Eric P. Bauer     714     327-5400

   
   
(Name)     (Area Code)     (Telephone Number)

(2)  Have all other periodic reports required under Section 13 or 15(d) of the Securities Exchange Act of 1934 or Section 30 of the Investment Company Act of 1940 during the preceding 12 months or for such shorter period that the registrant was required to file such report(s) been filed? If answer is no, identify report(s).          /   / Yes   /X/ No

    The Registrant has not filed its Annual Report on Form 10-K for its fiscal year ended December 31, 2002 or its Quarterly Report on Form 10-Q for the quarter ended March 31, 2003.

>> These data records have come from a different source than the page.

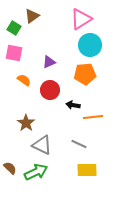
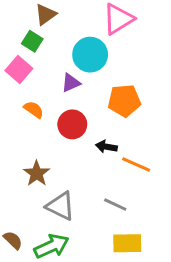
green square: (14, 28) -> (32, 41), moved
cyan circle: (90, 45) -> (90, 55), moved
pink square: (14, 53) -> (19, 69), turned 30
orange line: (93, 117) -> (136, 164), turned 30

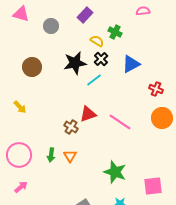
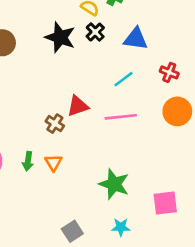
black star: (75, 63) -> (60, 37), turned 30
blue triangle: (131, 64) -> (136, 39), turned 36
cyan line: (94, 80) -> (123, 79), moved
pink line: (120, 122) -> (121, 117), turned -40

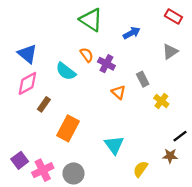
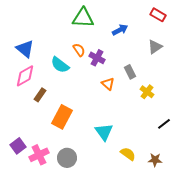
green triangle: (91, 20) -> (83, 18), turned -30
brown star: (170, 156) -> (155, 160), moved
yellow semicircle: (140, 169) -> (128, 154), turned 91

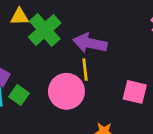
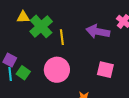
purple arrow: (90, 43) -> (98, 31), moved
yellow line: (85, 70) -> (62, 37), moved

(3)  Is it anticipated that any significant change in results of operations from the corresponding period for the last fiscal year will be reflected by the earnings statements to be included in the subject report or portion thereof?          /X/ Yes   /   / No

If so: attach an explanation of the anticipated change, both narratively and quantitatively, and, if appropriate, state the reasons why a reasonable estimate of the results cannot be made.

    Until the work described in Part III above is completed by the Registrant, a reasonable estimate of the results cannot be made.

Tickets.com, Inc.


(Name of Registrant as Specified in Charter

has caused this notification to be signed on its behalf by the undersigned hereunto duly authorized.

         
Date: August 7, 2003   By:   /s/ Eric P. Bauer
       
        Eric P. Bauer,
        Chief Finance Officer

INSTRUCTION: The form may be signed by an executive officer of the registrant or by any other duly authorized representative. The name and title of the person signing the form shall be typed or printed beneath the signature. If the statement is signed on behalf of the registrant by an authorized representative (other than an executive officer), evidence of the representative’s authority to sign on behalf of the registrant shall be filed with the form.

ATTENTION

INTENTIONAL MISSTATEMENTS OR OMISSIONS OF FACT CONSTITUTE
FEDERAL CRIMINAL VIOLATIONS (SEE 18 U.S.C. 1001).